I pointedly ignore her. I know it hurts her, but she deserves as much for dragging me out here against my will. I don't want to be taken in by a few shiny things. I want to hate this place, and it will be easier to hate Fielder if I have nothing that grounds me to it.
Dad tells her not to bother, that she's just wasting her time. “Look,” he says. “Let's just find the dorms so we can drop her off and get out of here so we can beat the traffic. She's determined to be miserable.”
He's always been the first to give up on me.
“I knew it,” I cry. “You want me to go to college because you don't like having me around, but you're too fucking cowardly to let me take care of the problem my way. You don't give two shits about my education. Well, I may be breathing, Dad, but I'm still dead inside, and it's because you killed me!”
At the sound of my raised voice, a few people turn in our direction. “My God, Jessica, shut up,” he says through cl
enched teeth. “We're in public.”
“I'm sorry, am I not normal enough for you?”
The two of them are like broken records, playing in tandem but not at all in sync. It's jarring and I hate it. I hate them. I hate this place. I hate everything.
“These are the dorms.”
The relief in my father's voice makes me sick. He wants me gone. It's so obvious he's counting down the seconds until he can race back home and turn my room into a rumpus room or a guitar studio.
I stare at the brick buildings. “That's where you're sending me to live? I've seen jails that looked cosier.”
Even Cherry Hill had a garden.
Cherry Hill's garden was beautiful, featuring what was probably the biggest collection of nontoxic plants in the area. A lot of the schizophrenics liked to stand out by the fountains, perhaps attracted to the sound of running water. I don't know. Some of them would freeze in place and stand there for hours, unmoving, and I would marvel at how their muscles wouldn't give out.

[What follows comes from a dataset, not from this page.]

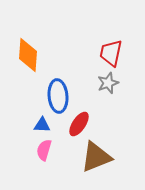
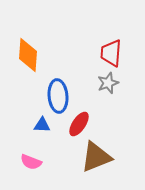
red trapezoid: rotated 8 degrees counterclockwise
pink semicircle: moved 13 px left, 12 px down; rotated 85 degrees counterclockwise
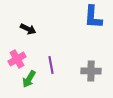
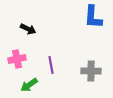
pink cross: rotated 18 degrees clockwise
green arrow: moved 6 px down; rotated 24 degrees clockwise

I would talk to them sometimes. The best listeners are people who don't talk. It's even better if they don't comprehend what you're saying. Less chance of being judged that way.
Dad ignores my remark. “I'll go find someone who works here,” he says to my mom.
I squint my eyes and watch my dad depart for the yellow brick buildings against the dazzling backdrop of the sun. Tears roll down my cheeks. Situational. Emotional. Does it matter?
All at once, I feel resigned. Maybe it is the lack of relationship between my body and my mind, but then it sinks in that this is really happening and there is no foreseeable way to stop it.
None.
I'll try to hold it together until we can locate my dorm room. Until my parents leave and I can lie down. Until then, I will do nothing except exist, and only because I have no choice in the latter.
For the moment.
Dad returns with a blonde girl whose smile is stretched wide enough to split her lips like rotten fruit. She is wearing a pink shirt with khaki shorts and it is hard to say which I hate more: her, or that hideous color combination. It makes her look like a smug, fermenting watermelon.